High-Density Stretchable Electrode Grids for Chronic Neural Recording.

Adv Mater 2018 Apr 28;30(15):e1706520. Epub 2018 Feb 28.

Institute for Biomedical Engineering, ETH Zurich, 8092, Zurich, Switzerland.

Electrical interfacing with neural tissue is key to advancing diagnosis and therapies for neurological disorders, as well as providing detailed information about neural signals. A challenge for creating long-term stable interfaces between electronics and neural tissue is the huge mechanical mismatch between the systems. So far, materials and fabrication processes have restricted the development of soft electrode grids able to combine high performance, long-term stability, and high electrode density, aspects all essential for neural interfacing.

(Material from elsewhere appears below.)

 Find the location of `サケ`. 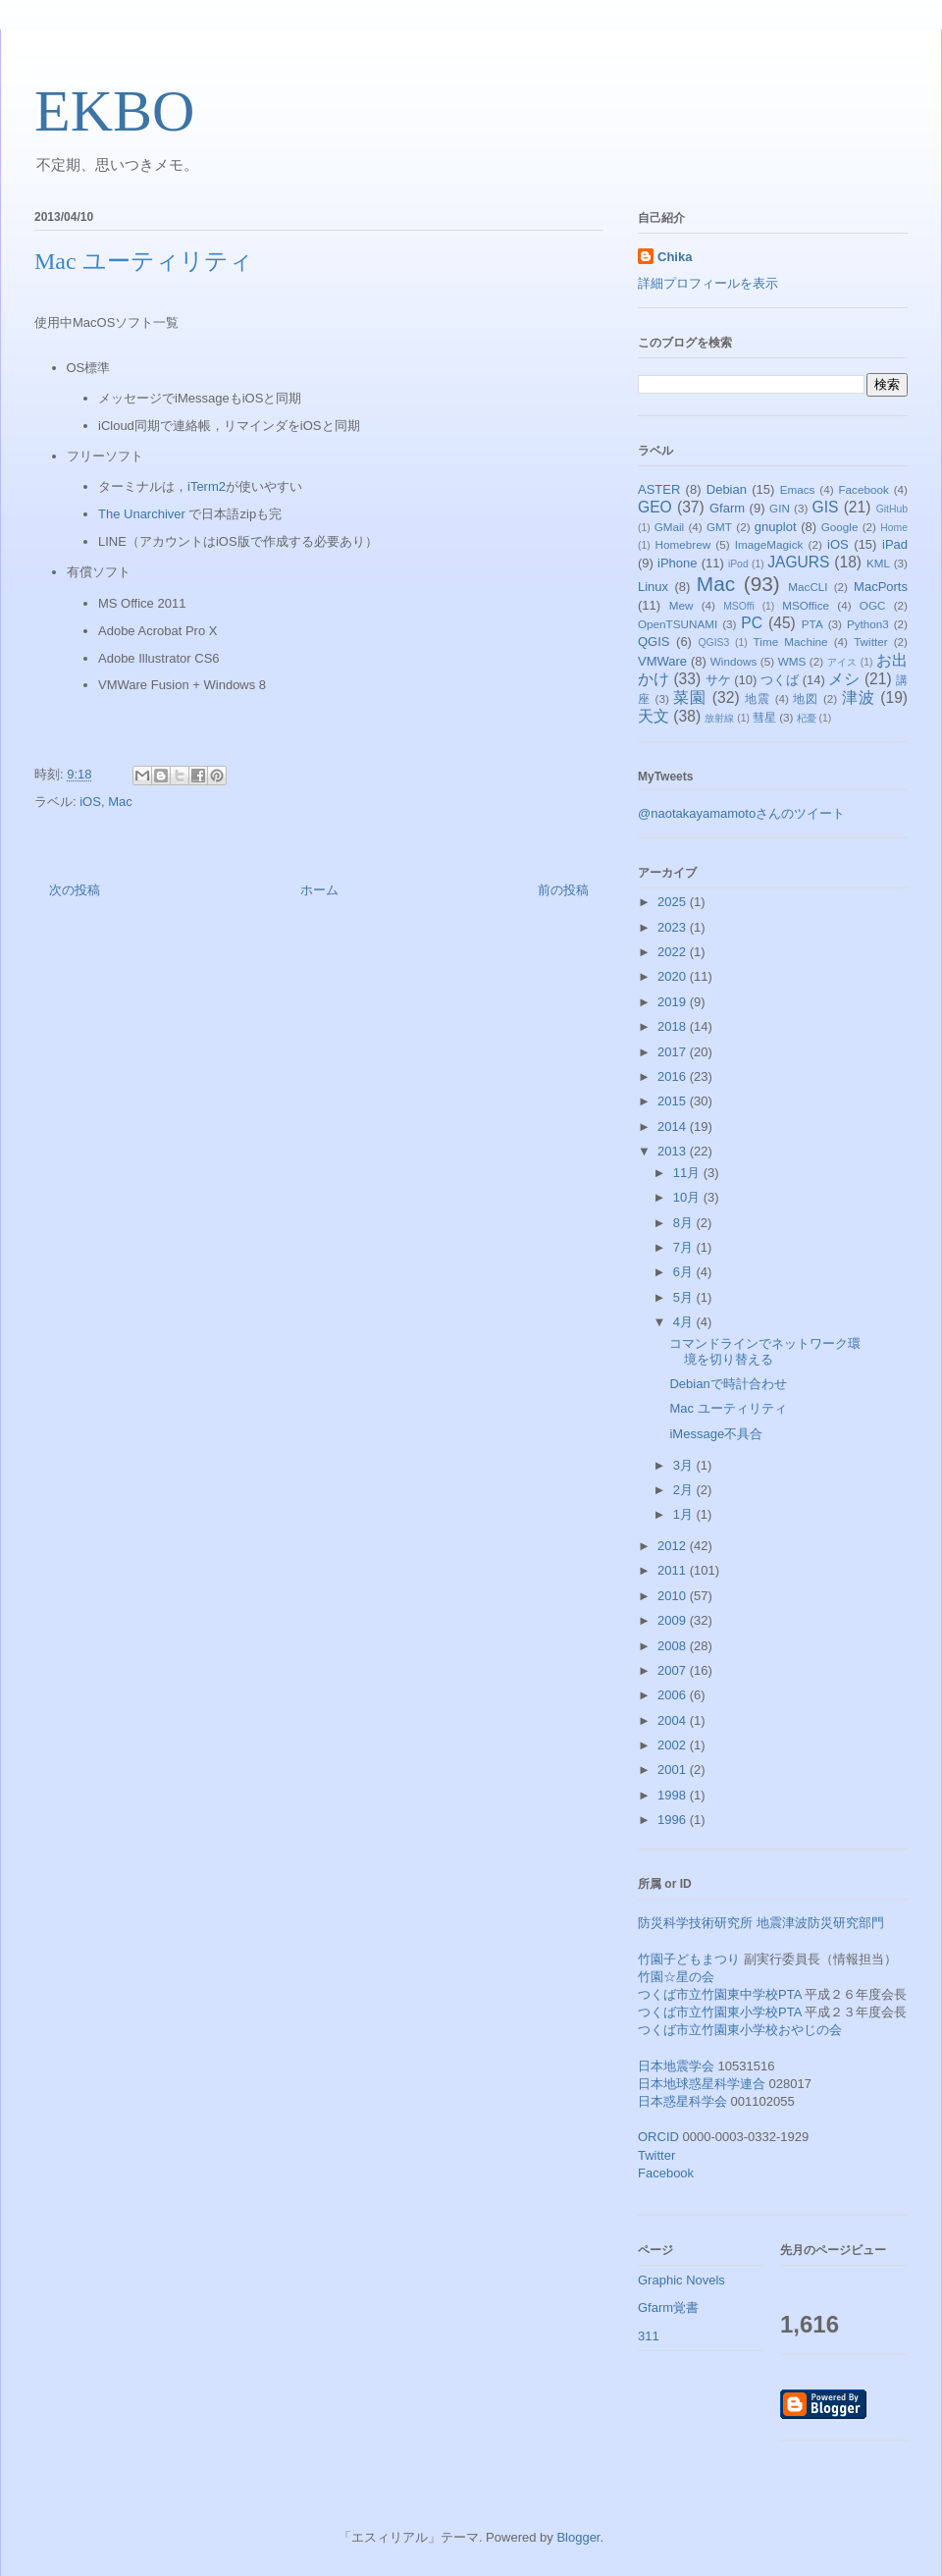 サケ is located at coordinates (718, 679).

Here, this challenge is addressed by developing a soft, high-density, stretchable electrode grid based on an inert, high-performance composite material comprising gold-coated titanium dioxide nanowires embedded in a silicone matrix. The developed grid can resolve high spatiotemporal neural signals from the surface of the cortex in freely moving rats with stable neural recording quality and preserved electrode signal coherence during 3 months of implantation. Due to its flexible and stretchable nature, it is possible to minimize the size of the craniotomy required for placement, further reducing the level of invasiveness. The material and device technology presented herein have potential for a wide range of emerging biomedical applications.